Per quanto riguarda il vecchio continente EUROPEO e MEDIORIENTALE, dalle origini del lontano PERIODO NEOLITICO, l'uomo ha continuato ad evolversi, creando o imitando altre opere precedentemente realizzate, riutilizzando strutture già esistenti; si è passati così dai primi villaggi preistorici alla civiltà PALAZZIALE MESOPOTAMICA (Tempio = Stato) e MEDIORIENTALE (le più antiche città del 7000 a.c. si trovavano lungo la costa LIBANESE), poi toccò a quella CICLOPICA o MEGALITICA, EGIZIA, HITTITA, MINOICA, MICENEA, GEOMETRICA, ARCAICA, CLASSICA, ELLENISTICA, ROMANA, BIZANTINA, MEDIOEVALE, MODERNA, CONTEMPORANEA.
In ogni epoca vive il ricordo di quella precedente, è come una ricerca inconscia della propria origine o della propria identità, passo dopo passo, il piccolo villaggio cresce, si fortifica, nascono i palazzi e templi sulle acropoli, l'acropoli diviene una fortezza difensiva e un castello (fortezza residenziale) nel medioevo.
Riassumendo, quando gli EUROPEI MEDIOEVALI, imbarbariti dai secoli bui, raggiunsero la TERRASANTA, si scontrarono con realtà e culture a loro estranee, più evolute militarmente e civilmente, impararono a caro prezzo le nuove tecniche e le nuove teorie, che poi importate in EUROPA, permisero di riscoprire l'arte, la letteratura e la dialettica; il MEDIORIENTE fu un ottimo teatro di sperimentazioni e di scambi culturali e commerciali.

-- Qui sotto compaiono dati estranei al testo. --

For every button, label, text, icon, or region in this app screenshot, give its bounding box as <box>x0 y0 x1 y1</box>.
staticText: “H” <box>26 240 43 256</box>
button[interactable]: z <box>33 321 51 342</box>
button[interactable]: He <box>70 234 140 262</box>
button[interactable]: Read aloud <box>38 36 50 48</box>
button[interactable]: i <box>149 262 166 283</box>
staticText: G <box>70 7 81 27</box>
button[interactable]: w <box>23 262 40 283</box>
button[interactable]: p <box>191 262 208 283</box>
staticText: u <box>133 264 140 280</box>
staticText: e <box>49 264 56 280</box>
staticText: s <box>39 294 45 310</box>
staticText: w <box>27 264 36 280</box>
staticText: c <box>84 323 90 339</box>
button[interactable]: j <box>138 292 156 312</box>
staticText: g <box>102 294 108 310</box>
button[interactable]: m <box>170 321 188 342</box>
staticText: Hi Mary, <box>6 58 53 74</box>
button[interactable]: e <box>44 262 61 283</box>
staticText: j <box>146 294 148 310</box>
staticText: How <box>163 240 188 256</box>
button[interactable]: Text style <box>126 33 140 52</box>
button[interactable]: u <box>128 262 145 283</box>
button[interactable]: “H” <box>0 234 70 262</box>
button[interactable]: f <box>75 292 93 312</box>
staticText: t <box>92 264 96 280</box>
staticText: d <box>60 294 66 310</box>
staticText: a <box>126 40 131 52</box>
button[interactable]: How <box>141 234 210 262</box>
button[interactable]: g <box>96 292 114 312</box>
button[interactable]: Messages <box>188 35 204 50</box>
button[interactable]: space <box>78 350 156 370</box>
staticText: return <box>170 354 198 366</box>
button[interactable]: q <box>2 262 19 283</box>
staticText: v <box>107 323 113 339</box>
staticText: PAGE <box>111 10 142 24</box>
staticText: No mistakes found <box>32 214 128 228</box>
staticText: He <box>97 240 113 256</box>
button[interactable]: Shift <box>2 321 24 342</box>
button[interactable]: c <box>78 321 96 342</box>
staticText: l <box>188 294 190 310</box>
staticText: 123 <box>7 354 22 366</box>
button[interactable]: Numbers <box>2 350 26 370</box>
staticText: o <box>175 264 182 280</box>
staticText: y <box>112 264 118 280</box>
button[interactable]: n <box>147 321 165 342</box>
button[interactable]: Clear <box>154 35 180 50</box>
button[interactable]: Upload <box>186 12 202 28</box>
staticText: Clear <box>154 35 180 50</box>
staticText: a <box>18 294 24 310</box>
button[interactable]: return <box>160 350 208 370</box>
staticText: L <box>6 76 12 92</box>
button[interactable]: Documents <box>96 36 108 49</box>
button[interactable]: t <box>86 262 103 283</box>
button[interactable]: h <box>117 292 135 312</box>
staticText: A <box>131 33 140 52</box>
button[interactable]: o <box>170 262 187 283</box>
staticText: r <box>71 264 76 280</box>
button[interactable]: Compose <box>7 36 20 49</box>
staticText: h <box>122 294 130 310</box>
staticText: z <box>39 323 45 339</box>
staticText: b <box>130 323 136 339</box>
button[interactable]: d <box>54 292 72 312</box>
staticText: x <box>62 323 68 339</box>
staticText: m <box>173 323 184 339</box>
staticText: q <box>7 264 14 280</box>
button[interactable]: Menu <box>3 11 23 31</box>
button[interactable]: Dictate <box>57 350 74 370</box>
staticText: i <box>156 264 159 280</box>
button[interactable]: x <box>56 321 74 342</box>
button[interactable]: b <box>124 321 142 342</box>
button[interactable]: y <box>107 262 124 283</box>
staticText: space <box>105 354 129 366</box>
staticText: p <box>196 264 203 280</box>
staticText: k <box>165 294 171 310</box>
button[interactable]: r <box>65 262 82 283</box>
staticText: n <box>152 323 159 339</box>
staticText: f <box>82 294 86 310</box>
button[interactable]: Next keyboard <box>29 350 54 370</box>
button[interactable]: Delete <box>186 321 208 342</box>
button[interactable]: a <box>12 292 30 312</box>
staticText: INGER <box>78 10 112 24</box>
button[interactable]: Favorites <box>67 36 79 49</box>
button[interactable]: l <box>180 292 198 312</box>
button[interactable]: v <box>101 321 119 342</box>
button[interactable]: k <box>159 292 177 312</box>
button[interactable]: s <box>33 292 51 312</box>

Se non ci fossero state le CROCIATE, oggi, dove sarebbe l'EUROPA?
EVOLUZIONE UMANA
- Le prime popolazioni primitive e neolitiche si stabilirono in caverne o in grotte o su alture rocciose.
- Le difese naturali rappresentate dalle pareti rocciose, non bastano alla protezione del villaggio e così esse, vennero rivestite con delle mura, più difficili da scalare.
- I villaggi fortificati, più sicuri, attirano sempre più attenzione e gente, la popolazione cresce e i CAPI TRIBU', per mantenere l'ordine devono riorganizzarsi, costruiscono quindi un palazzo centralizzato con il tempio come centro di potere, per controllare i corpi e le anime degli abitanti; la punizione degli Dei, è sempre stata un ottimo pretesto per civilizzare le tribù nomadi e barbare.
- Queste CITTA'-ACROPOLI, si espandono e colonizzano altre terre. Gli eccessi della produzione artigiana, agricola e animale, viene venduta o scambiata con altre merci in altre città.
- Le città entrano in concorrenza e scoppiano le guerre.
- Alcune città vengono distrutte, abbandonate e riutilizzate come cave di pietra, mentre altre vengono ripopolate recuperando il vecchio sito.
- La gran parte di queste acropoli possedeva un loro porto distante qualche chilometro, dalla città vera. Questo sistema permetteva all'acropoli di controllare dall'alto il golfo del porto, tenendo lontano gli ospiti poco graditi e in caso di battaglia, il porto fungeva da esca, lasciando il tempo all'acropoli di organizzare l'offensiva o la difesa.